Your instructions -> In the material below, find all lines with the string "Friday" and copy them.

Supplied information ->

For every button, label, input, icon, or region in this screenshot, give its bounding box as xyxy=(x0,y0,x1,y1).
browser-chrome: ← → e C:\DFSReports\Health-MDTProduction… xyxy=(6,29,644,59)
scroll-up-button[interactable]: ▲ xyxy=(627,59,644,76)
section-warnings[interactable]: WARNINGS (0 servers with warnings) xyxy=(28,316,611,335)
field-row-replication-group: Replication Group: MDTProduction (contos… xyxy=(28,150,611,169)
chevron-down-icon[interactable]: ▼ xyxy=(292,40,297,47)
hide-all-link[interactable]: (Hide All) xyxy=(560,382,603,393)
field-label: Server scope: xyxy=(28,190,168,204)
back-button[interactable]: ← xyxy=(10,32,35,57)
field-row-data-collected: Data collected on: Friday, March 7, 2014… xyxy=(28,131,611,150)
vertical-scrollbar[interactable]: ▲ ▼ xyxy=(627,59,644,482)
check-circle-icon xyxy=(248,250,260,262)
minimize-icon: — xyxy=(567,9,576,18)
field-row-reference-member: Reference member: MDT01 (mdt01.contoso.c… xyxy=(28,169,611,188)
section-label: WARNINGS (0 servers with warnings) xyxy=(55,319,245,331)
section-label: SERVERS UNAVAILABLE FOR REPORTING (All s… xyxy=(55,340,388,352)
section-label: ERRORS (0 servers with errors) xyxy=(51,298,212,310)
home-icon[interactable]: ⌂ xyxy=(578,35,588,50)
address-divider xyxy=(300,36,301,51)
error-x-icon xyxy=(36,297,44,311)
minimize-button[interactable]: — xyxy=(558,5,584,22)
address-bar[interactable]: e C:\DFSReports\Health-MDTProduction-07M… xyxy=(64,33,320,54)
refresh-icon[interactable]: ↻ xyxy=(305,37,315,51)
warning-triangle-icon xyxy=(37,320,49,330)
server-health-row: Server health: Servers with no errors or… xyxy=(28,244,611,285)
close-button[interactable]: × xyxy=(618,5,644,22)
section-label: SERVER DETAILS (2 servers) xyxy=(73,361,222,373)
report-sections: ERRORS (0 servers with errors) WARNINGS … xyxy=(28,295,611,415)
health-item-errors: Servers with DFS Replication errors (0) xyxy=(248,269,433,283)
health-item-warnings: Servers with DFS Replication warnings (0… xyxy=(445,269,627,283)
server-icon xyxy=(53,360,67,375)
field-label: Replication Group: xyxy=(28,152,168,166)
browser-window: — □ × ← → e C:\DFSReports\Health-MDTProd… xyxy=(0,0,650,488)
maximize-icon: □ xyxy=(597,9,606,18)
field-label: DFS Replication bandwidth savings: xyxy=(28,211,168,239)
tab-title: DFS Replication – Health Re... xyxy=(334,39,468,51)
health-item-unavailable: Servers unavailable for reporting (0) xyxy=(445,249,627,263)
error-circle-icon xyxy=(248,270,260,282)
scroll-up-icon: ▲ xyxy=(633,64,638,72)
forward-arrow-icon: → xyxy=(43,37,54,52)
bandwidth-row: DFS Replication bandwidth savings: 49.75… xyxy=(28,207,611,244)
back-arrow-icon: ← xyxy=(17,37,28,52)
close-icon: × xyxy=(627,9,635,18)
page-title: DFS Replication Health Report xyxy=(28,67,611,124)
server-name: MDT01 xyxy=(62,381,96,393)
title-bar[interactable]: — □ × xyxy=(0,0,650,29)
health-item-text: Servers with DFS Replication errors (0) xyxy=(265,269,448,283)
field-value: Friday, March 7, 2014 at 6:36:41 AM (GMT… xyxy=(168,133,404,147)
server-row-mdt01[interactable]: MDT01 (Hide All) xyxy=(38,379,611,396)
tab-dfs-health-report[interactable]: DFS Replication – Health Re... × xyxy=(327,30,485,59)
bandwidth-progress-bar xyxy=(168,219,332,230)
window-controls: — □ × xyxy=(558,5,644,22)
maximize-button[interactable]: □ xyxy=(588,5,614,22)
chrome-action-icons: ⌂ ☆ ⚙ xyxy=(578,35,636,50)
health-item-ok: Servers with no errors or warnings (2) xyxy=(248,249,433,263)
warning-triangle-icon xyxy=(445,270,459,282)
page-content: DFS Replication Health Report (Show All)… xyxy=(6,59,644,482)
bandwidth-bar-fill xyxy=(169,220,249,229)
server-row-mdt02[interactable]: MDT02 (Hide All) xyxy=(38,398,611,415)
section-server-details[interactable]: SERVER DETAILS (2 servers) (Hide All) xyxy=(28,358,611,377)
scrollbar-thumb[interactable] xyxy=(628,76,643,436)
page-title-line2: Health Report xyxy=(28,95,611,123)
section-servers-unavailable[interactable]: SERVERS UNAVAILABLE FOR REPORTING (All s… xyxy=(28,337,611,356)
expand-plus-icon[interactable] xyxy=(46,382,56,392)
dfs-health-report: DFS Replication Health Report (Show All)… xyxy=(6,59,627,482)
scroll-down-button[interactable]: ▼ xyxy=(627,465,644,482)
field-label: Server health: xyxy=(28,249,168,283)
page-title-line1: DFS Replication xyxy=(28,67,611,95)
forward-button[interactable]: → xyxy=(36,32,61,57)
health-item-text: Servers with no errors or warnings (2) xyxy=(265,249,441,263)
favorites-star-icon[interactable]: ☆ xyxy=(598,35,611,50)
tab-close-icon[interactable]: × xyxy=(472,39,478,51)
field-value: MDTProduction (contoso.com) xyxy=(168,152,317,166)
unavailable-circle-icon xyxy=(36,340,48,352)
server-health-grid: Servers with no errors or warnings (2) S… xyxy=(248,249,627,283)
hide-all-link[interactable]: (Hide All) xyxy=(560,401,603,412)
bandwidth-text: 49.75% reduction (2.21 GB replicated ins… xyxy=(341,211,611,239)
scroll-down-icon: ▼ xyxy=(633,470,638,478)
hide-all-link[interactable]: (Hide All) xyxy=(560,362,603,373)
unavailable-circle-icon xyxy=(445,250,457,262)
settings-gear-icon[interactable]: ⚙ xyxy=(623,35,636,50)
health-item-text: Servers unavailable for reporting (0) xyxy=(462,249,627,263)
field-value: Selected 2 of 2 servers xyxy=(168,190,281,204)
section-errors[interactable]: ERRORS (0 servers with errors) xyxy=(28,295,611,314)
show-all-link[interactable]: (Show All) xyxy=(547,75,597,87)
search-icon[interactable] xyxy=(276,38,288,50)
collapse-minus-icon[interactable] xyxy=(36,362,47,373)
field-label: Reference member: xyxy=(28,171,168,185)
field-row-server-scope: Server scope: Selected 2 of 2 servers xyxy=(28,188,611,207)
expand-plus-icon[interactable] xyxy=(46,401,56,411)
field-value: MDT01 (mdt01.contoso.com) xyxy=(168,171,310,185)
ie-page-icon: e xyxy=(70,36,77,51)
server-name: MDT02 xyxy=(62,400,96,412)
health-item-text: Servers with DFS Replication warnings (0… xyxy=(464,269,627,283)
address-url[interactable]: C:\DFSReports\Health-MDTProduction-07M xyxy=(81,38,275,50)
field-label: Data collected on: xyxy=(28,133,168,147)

Response ->
field-row-data-collected: Data collected on: Friday, March 7, 2014… xyxy=(28,131,611,150)
field-value: Friday, March 7, 2014 at 6:36:41 AM (GMT… xyxy=(168,133,404,147)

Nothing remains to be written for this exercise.